Yeah, Your Feelings Are Important

In philosophy you’re supposed to use arguments to get to the truth. Ideally you and another bro with a different opinion go back and forth lobbing criticisms at the other person’s point of view. There isn’t an end point because philosophers never stop talking. There’s always something else to be critiqued, another point to mention, and another scenario to consider.

From outside, it might appear that the “point” of philosophy is to get somewhere, to arrive at the destination of wisdom. Spoiler alert: this never happens. This isn’t something philosophy promises from the beginning.

I think philosophy is more internally focused than this.

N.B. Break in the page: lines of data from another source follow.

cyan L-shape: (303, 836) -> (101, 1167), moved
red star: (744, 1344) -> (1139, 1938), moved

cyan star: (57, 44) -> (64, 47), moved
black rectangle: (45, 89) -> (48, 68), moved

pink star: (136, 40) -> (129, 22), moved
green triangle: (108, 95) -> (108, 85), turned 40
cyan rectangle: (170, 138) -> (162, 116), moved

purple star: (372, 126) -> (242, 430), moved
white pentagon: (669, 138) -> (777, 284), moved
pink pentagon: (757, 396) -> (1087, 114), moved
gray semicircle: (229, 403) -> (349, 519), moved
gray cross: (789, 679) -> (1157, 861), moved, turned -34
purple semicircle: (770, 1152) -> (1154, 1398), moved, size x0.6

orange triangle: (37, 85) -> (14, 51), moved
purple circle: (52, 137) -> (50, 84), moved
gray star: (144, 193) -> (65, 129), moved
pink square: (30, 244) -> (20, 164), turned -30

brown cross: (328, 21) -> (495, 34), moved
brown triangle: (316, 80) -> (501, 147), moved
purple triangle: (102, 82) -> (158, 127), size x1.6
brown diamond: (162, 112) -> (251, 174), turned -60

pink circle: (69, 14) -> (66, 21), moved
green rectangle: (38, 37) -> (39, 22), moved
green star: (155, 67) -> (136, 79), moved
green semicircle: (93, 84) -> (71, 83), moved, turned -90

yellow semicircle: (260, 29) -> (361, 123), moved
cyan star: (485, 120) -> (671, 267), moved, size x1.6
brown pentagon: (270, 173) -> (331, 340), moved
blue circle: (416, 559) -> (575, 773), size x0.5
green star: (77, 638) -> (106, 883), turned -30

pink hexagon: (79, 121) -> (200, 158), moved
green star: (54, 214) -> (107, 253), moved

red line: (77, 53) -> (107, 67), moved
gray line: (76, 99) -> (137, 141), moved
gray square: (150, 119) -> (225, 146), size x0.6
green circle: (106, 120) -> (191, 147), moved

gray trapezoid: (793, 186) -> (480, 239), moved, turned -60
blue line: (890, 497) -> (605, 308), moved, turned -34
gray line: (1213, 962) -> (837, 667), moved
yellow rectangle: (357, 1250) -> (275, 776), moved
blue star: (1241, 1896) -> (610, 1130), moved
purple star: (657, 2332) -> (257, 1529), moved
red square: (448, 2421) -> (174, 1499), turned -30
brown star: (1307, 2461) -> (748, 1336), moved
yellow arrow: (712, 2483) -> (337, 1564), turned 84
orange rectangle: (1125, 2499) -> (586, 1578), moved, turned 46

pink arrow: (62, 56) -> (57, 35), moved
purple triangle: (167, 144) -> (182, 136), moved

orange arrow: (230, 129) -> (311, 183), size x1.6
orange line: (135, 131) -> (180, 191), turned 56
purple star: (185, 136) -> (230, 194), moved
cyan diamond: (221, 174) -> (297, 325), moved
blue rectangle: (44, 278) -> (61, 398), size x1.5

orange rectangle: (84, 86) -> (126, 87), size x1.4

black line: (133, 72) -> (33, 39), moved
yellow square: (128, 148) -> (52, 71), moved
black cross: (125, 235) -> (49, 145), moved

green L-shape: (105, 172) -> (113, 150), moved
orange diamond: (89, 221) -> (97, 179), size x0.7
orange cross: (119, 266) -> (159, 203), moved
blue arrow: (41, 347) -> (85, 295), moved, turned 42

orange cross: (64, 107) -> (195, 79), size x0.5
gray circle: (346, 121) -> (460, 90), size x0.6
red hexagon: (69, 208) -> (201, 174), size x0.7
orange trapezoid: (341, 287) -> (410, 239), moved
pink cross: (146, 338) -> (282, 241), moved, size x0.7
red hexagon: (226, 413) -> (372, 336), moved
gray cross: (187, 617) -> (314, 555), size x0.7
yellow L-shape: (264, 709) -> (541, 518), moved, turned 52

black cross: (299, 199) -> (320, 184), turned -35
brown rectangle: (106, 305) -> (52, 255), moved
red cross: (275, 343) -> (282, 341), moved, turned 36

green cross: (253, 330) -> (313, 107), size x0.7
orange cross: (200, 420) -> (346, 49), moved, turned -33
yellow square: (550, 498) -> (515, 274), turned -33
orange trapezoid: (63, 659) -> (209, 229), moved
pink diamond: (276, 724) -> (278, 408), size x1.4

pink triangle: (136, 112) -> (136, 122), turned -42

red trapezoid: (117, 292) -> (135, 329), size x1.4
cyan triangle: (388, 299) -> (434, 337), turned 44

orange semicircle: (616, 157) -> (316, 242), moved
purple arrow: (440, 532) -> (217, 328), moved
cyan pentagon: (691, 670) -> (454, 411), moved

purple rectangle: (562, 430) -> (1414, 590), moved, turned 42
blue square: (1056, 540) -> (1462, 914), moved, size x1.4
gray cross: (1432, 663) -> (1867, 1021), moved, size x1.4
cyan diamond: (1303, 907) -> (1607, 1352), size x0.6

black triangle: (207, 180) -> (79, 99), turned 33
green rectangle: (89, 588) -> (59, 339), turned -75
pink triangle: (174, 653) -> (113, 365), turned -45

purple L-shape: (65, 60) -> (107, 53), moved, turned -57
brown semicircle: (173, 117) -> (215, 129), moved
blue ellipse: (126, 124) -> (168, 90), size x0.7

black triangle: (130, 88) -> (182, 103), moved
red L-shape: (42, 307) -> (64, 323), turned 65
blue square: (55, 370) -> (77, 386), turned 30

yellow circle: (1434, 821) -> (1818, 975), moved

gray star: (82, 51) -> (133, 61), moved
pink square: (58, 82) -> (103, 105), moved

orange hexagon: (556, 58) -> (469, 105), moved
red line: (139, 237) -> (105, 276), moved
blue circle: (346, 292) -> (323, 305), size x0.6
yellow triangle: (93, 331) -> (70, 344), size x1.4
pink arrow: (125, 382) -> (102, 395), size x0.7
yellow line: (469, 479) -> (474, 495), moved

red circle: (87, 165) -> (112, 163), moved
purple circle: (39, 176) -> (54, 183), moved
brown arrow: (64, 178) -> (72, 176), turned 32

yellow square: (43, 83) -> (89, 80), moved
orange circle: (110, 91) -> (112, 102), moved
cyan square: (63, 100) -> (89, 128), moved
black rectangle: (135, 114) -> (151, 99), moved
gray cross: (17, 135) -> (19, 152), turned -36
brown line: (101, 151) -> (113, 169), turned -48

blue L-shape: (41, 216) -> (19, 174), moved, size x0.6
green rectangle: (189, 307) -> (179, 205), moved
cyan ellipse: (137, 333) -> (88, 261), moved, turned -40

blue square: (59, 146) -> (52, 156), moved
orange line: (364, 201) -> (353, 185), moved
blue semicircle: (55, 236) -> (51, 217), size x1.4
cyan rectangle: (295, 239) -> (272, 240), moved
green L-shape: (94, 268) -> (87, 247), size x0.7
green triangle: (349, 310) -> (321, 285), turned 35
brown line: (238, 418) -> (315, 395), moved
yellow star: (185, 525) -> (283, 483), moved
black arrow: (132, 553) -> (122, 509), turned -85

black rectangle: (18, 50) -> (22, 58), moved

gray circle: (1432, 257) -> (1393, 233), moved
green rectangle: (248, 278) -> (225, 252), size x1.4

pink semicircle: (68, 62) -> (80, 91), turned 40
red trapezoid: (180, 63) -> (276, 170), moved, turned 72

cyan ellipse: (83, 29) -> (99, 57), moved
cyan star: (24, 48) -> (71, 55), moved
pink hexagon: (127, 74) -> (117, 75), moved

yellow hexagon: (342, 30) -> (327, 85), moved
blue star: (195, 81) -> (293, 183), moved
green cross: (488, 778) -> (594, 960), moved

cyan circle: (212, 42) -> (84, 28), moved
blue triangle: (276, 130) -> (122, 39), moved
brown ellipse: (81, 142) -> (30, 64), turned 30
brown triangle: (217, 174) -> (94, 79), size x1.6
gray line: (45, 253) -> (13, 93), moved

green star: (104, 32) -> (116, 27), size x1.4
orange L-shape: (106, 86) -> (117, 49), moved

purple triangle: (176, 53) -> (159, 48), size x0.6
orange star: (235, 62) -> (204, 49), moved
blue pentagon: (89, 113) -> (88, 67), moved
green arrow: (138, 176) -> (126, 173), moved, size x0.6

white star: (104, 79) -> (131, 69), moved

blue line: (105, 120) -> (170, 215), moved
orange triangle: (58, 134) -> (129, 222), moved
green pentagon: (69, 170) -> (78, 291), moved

Philosophy has strengths and weaknesses- it’s really great at helping you think about your beliefs and actions but it really sucks at delivering a capital a Answer to what you should be doing, thinking or feeling. What I mean is that you should read philosophy and think about philosophy and talk to people about philosophy insofar as it helps you think about whatever is important to you.

The reason that philosophy acts more like a mirror than a vehicle is that we’re not logic-based beings. As unpopular as this opinion is, we’re ruled a lot more by feelings and emotions than reason. We’re rooted to the things we care about in this life, no matter how stupid they are. So, for all your dinner table arguments with your parents about political philosophy the determining factor when you get to the voting booth is your feelings and experience- even if your dad has argued a more convincing case than you have.

So, philosophy can help you determine how you feel about something by asking reason-based questions. It can shed light on your own biases, but there’s got to be a visceral connection as well. It can lead you to water, but it can’t make you drink. An experience can change your mind about something you firmly believe, a relationship with someone who believes differently than you can do that, earnest self exploration can do it, but an argument can’t.

When is it going to be okay to talk about the limitations of reason? We’re people, not equations. Believing in something is a complicated and layered course of action that we steer with all parts of ourselves. Is it funny that marketers understand this but philosophers don’t?